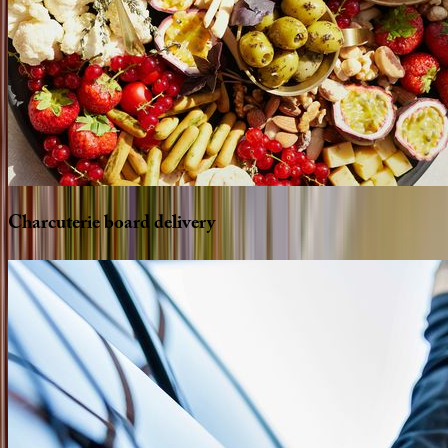
Charcuterie
board
delivery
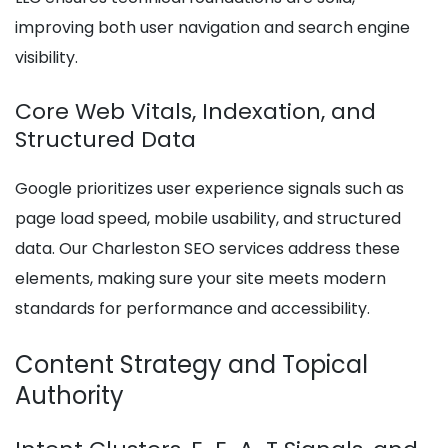
improving both user navigation and search engine
visibility.
Core Web Vitals, Indexation, and
Structured Data
Google prioritizes user experience signals such as
page load speed, mobile usability, and structured
data. Our Charleston SEO services address these
elements, making sure your site meets modern
standards for performance and accessibility.
Content Strategy and Topical
Authority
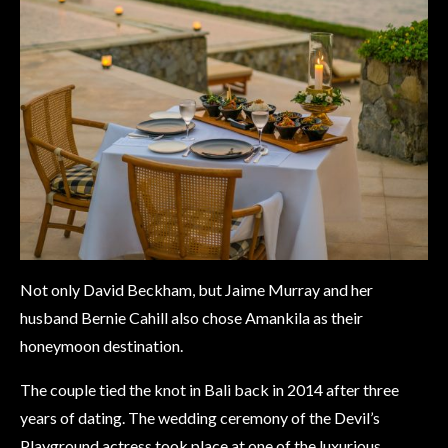
Not only David Beckham, but Jaime Murray and her
husband Bernie Cahill also chose Amankila as their
honeymoon destination.
The couple tied the knot in Bali back in 2014 after three
years of dating. The wedding ceremony of the Devil’s
Playground actress took place at one of the luxurious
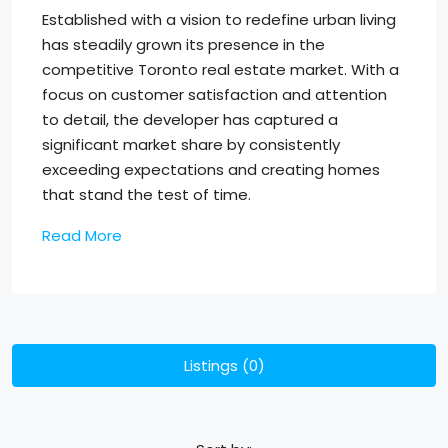
Established with a vision to redefine urban living
has steadily grown its presence in the
competitive Toronto real estate market. With a
focus on customer satisfaction and attention
to detail, the developer has captured a
significant market share by consistently
exceeding expectations and creating homes
that stand the test of time.
Read More
Listings (0)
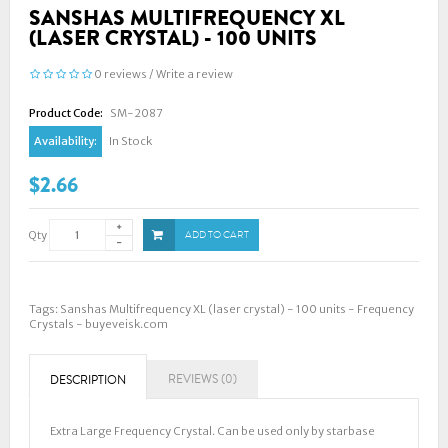
SANSHAS MULTIFREQUENCY XL
(LASER CRYSTAL) - 100 UNITS
0 reviews
/
Write a review
Product Code:
SM-2087
Availability:
In Stock
$2.66
Qty
ADD TO CART
Tags:
Sanshas Multifrequency XL (laser crystal) - 100 units - Frequency
Crystals - buyeveisk.com
REVIEWS (0)
DESCRIPTION
Extra Large Frequency Crystal. Can be used only by starbase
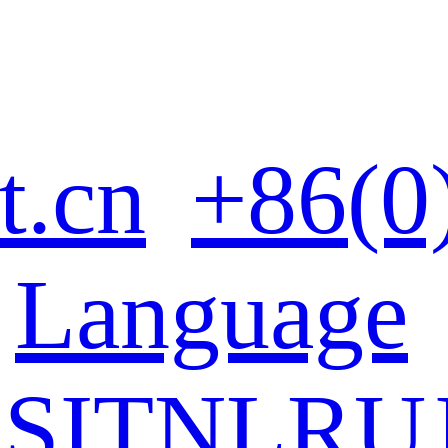
t.cn
+86(0
Language
ES
IT
NL
RU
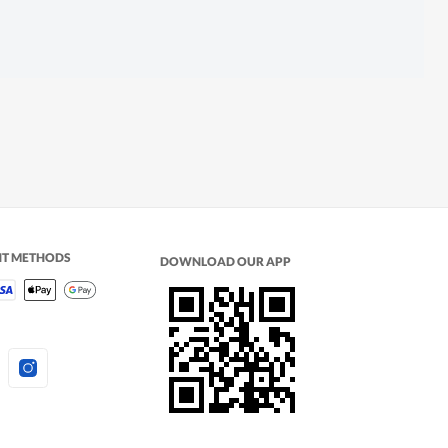
NT METHODS
DOWNLOAD OUR APP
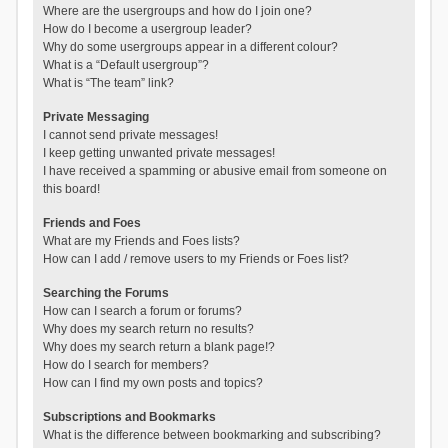
Where are the usergroups and how do I join one?
How do I become a usergroup leader?
Why do some usergroups appear in a different colour?
What is a “Default usergroup”?
What is “The team” link?
Private Messaging
I cannot send private messages!
I keep getting unwanted private messages!
I have received a spamming or abusive email from someone on
this board!
Friends and Foes
What are my Friends and Foes lists?
How can I add / remove users to my Friends or Foes list?
Searching the Forums
How can I search a forum or forums?
Why does my search return no results?
Why does my search return a blank page!?
How do I search for members?
How can I find my own posts and topics?
Subscriptions and Bookmarks
What is the difference between bookmarking and subscribing?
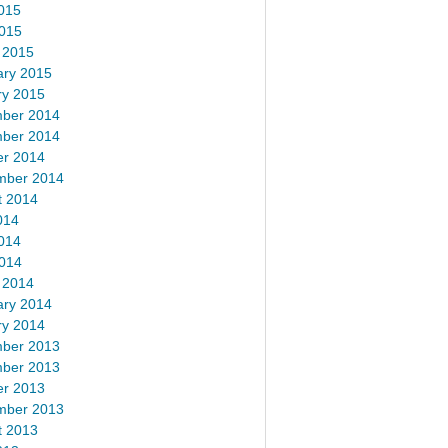
015
2015
 2015
ary 2015
ry 2015
ber 2014
ber 2014
er 2014
mber 2014
t 2014
014
014
2014
 2014
ary 2014
ry 2014
ber 2013
ber 2013
er 2013
mber 2013
t 2013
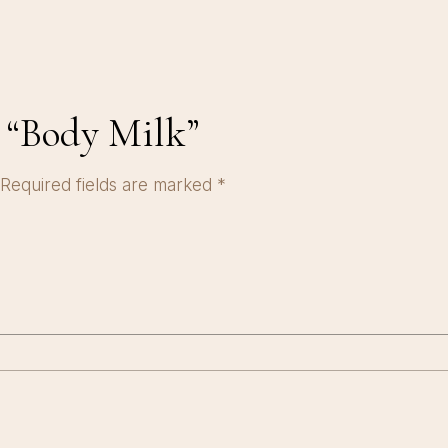
w “Body Milk”
Required fields are marked
*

====

▶ Activity:
From the first line above to the last, copy the records exactly but omit the pictures.

▶ Result:
Charcuterie
board
delivery
improving both user navigation and search engine
visibility.
Core Web Vitals, Indexation, and
Structured Data
Google prioritizes user experience signals such as
page load speed, mobile usability, and structured
data. Our Charleston SEO services address these
elements, making sure your site meets modern
standards for performance and accessibility.
Content Strategy and Topical
Authority
Not only David Beckham, but Jaime Murray and her
husband Bernie Cahill also chose Amankila as their
honeymoon destination.
The couple tied the knot in Bali back in 2014 after three
years of dating. The wedding ceremony of the Devil’s
Playground actress took place at one of the luxurious
Established with a vision to redefine urban living
has steadily grown its presence in the
competitive Toronto real estate market. With a
focus on customer satisfaction and attention
to detail, the developer has captured a
significant market share by consistently
exceeding expectations and creating homes
that stand the test of time.
Read More
Listings (0)
SANSHAS MULTIFREQUENCY XL
(LASER CRYSTAL) - 100 UNITS
0 reviews
/
Write a review
Product Code:
SM-2087
Availability:
In Stock
$2.66
Qty
ADD TO CART
Tags:
Sanshas Multifrequency XL (laser crystal) - 100 units - Frequency
Crystals - buyeveisk.com
REVIEWS (0)
DESCRIPTION
Extra Large Frequency Crystal. Can be used only by starbase
t.cn
+86(0
Language
ES
IT
NL
RU
NT METHODS
DOWNLOAD OUR APP
Where are the usergroups and how do I join one?
How do I become a usergroup leader?
Why do some usergroups appear in a different colour?
What is a “Default usergroup”?
What is “The team” link?
Private Messaging
I cannot send private messages!
I keep getting unwanted private messages!
I have received a spamming or abusive email from someone on
this board!
Friends and Foes
What are my Friends and Foes lists?
How can I add / remove users to my Friends or Foes list?
Searching the Forums
How can I search a forum or forums?
Why does my search return no results?
Why does my search return a blank page!?
How do I search for members?
How can I find my own posts and topics?
Subscriptions and Bookmarks
What is the difference between bookmarking and subscribing?
015
2015
 2015
ary 2015
ry 2015
ber 2014
ber 2014
er 2014
mber 2014
t 2014
014
014
2014
 2014
ary 2014
ry 2014
ber 2013
ber 2013
er 2013
mber 2013
t 2013
w “Body Milk”
Required fields are marked
*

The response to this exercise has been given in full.